How expensive can Litigation Funding be?

Following the recent judgment of the Court of Appeal in England and Wales, commercial litigation funders can be liable for the costs of an action on the same basis as the funded litigant, even where the funded litigant is ordered to pay costs on an indemnity basis.

6 December 2016

Excalibur Ventures LLC (“Excalibur”) v Texas Keystone Inc and Others (“Texas and Others”)

Following the recent judgment of the Court of Appeal in England and Wales, commercial litigation funders can be liable for the costs of an action on the same basis as the funded litigant, even where the funded litigant is ordered to pay costs on an indemnity basis.

The law before the judgement
The position of a commercial litigation funder had been considered by the Court of Appeal in Arkin v Borchard Line Ltd (Nos 2 and 3), [2005] 1 WLR 3055. Known as the “Arkin Cap” this decision was authority for the proposition that a commercial funder, who financed part of a claimant’s costs of litigation, would be liable for costs if the action was unsuccessful, to the extent of the funding provided. It was thought that this balanced the competing principles of costs following success and access to justice. 

In light of the judgment in Excalibur, it would appear that such a limitation on exposure to costs has been called into question. 

The facts
When Excalibur brought their claim against Texas and Others for some US $1.65 billion in damages for an alleged breach of an agreement, they surely couldn’t have expected the scathing review of their action by Gloster J, who referred to it as “essentially speculative and opportunistic… based on no sound foundation in fact or law….replete with defect, illogicalities and inherent improbabilities”. The claim was that in making an introduction between Texas and another of the Defendants “Gulf”, Excalibur had an interest in an oil field that became the subject of a deal between the two defendants. The case failed on all points of the claim.

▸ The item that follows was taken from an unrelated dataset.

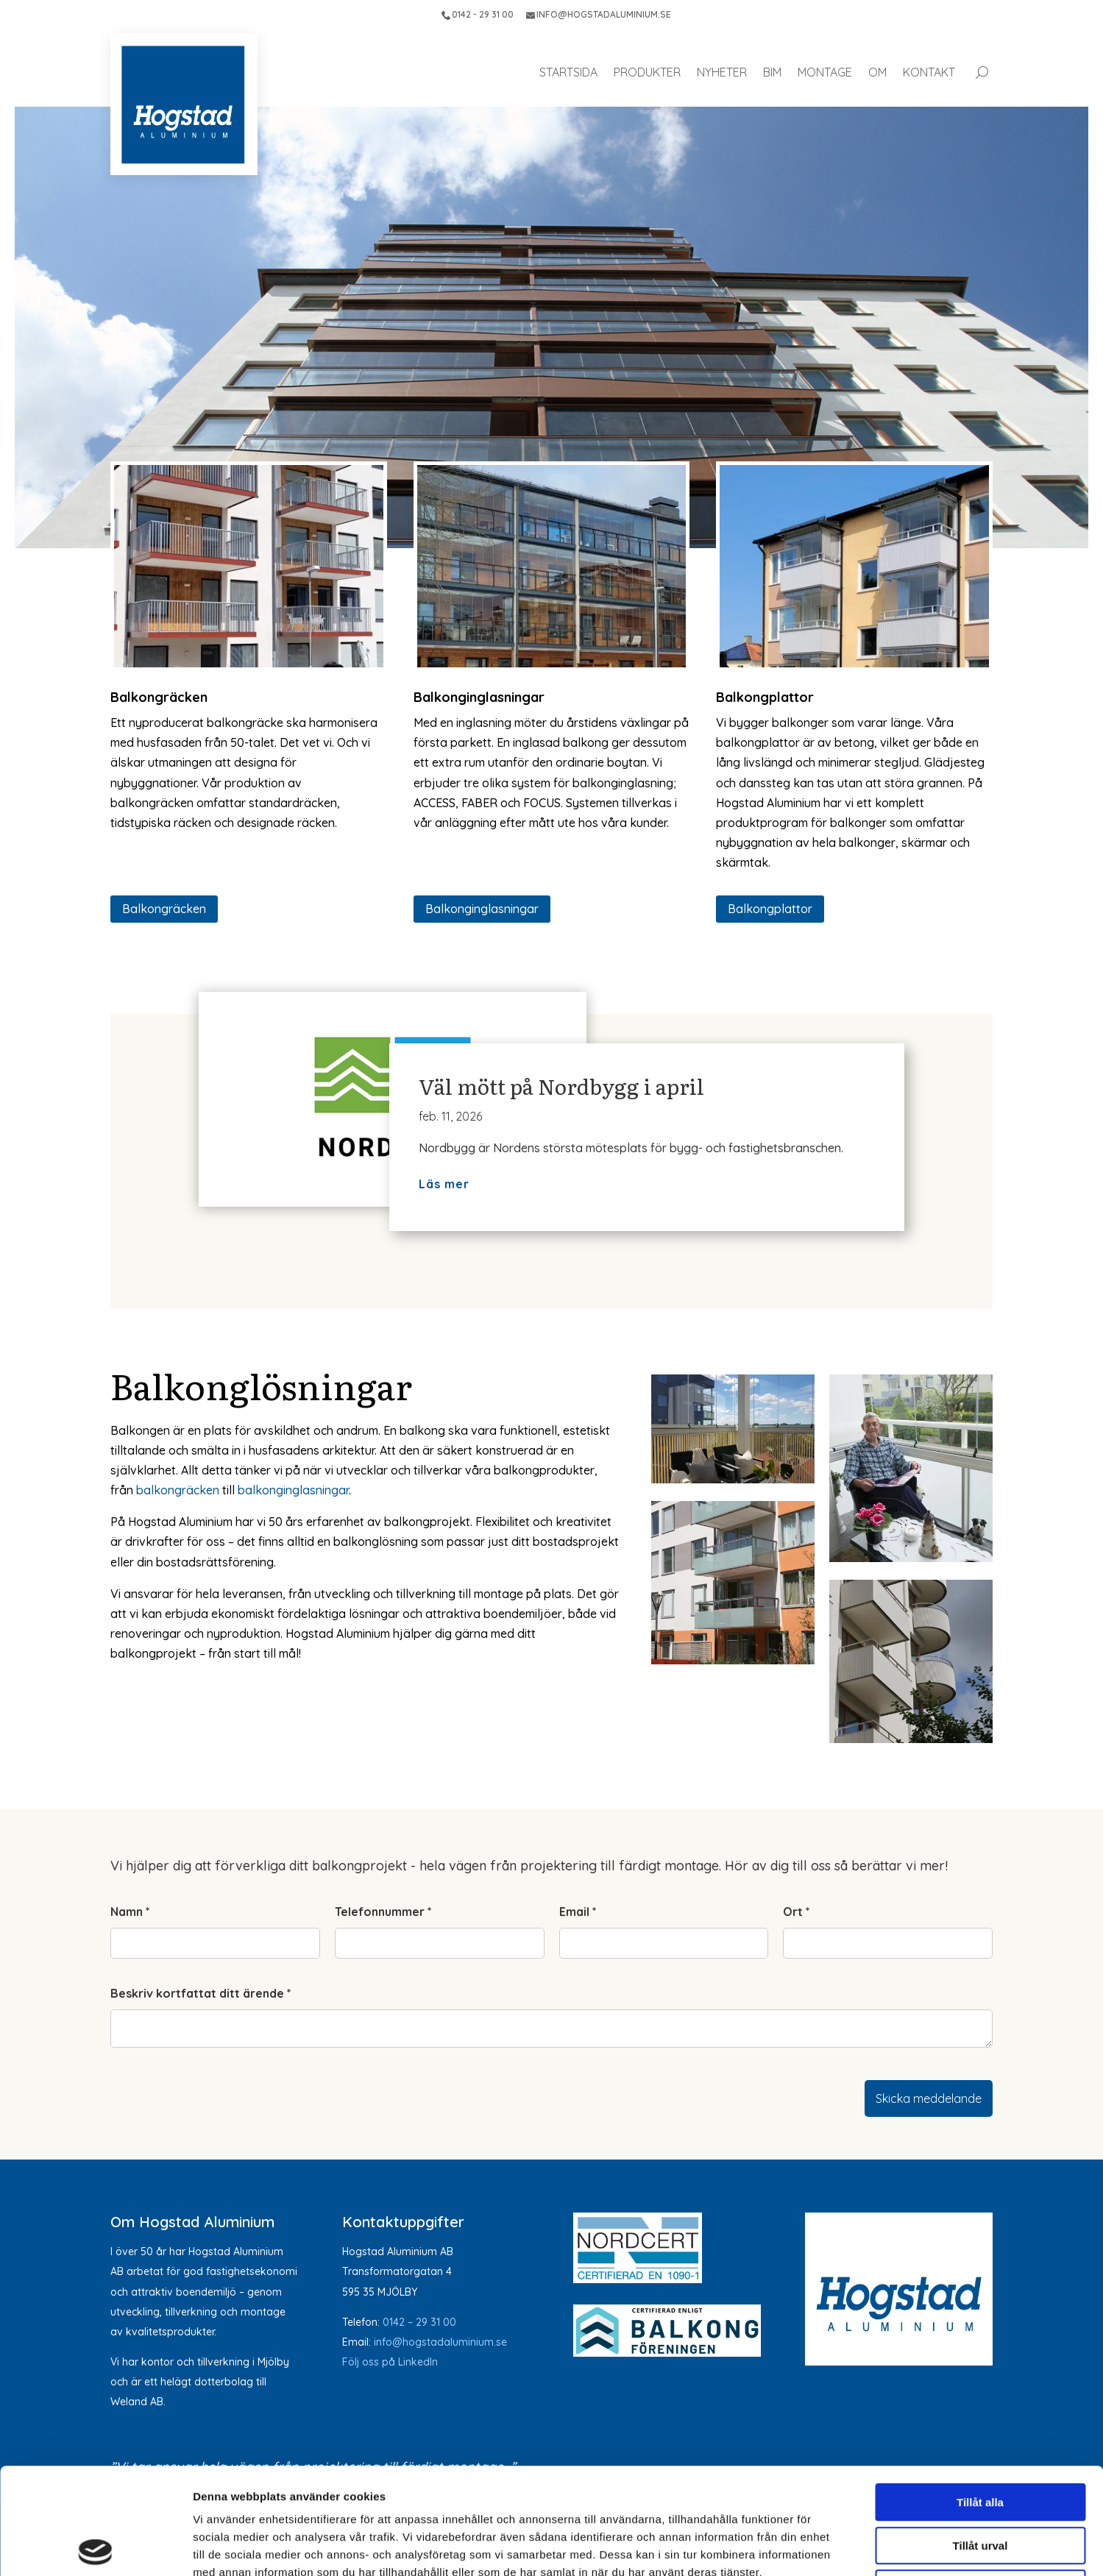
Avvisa (980, 2482)
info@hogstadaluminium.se (440, 2342)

The funding arrangement in place was extremely complex, but essentially consisted of four groups who in various ways provided either the funds to cover the legal fees or to cover the security for costs, as required by the court. All in all, the sum advanced between November 2010 and March 2013 was about £31.75 million. At the conclusion of the case, referred to in Gloster J’s opinion as “a resounding, indeed catastrophic, defeat”, costs were awarded on an indemnity basis in favour of the defendants. Generally, costs awarded on the indemnity basis need not be "proportionate". Any doubt as to the costs is resolved in favour of the receiving party. So this type of award is much more favourable to the receiving party. Indemnity costs are usually only awarded where there is disapproval of conduct by the paying party.

The Appeal
The trial judge concluded that, in looking at the economic realities of the situation, the investment by the funders in the litigation meant that where there was success, they were the ultimate beneficiaries. As such it was only proper that they also be joint and severally liable for the costs awarded against Excalibur. The funders appealed this point, their position being that, whilst it was accepted that the litigation was manifestly ill-founded, they should not be joint and severally liable for the costs on an indemnity basis, where they were not guilty of any discreditable conduct. 

The Decision
The appeal by the funders was unsuccessful. The decision, handed down on 18 November 2016, held the following:

  1. “Commercial” litigation funders, namely those who fund litigation in order to make a profit, may be required to pay the successful party’s costs on the same basis as the funded litigant, even where those costs are to be paid on an indemnity basis;
  2. Where a non-party commercial funder substantially controls the proceedings, and stands to reap the rewards of a successful action, they should be required to bear any risks associated with that action also. If the conduct is deemed by the Court to be worthy of criticism, then it will not make a difference that the conduct is done on behalf of the funders, say through their lawyers, rather than by the funder themselves; and
  3. Where the litigation funder has also received contributions by parent, sister or subsidiary companies, the costs orders can also be made against these entities regardless of whether or not they enjoy a separate corporate identity. 

The third point made above raises an interesting, but ultimately sensible, point of law. The effect of this part of the judgment is to make it clear that funders will not be able to protect themselves from these indemnity basis costs orders by using Special Purpose Vehicles, with no assets, to transfer money to litigants. 

The effect
The law on litigation funding is still being developed both north and south of the border. 

With the position of the litigation funder now much more exposed it remains to be seen whether the growth in numbers of funders for small and medium sized cases will continue. Undoubtedly even those funders who only deal in the largest of litigation cases will be aware of the potential for much higher levels of loss. The real damage however could be a reduction in access to justice for smaller claims, where the funder simply cannot assume the financial risk.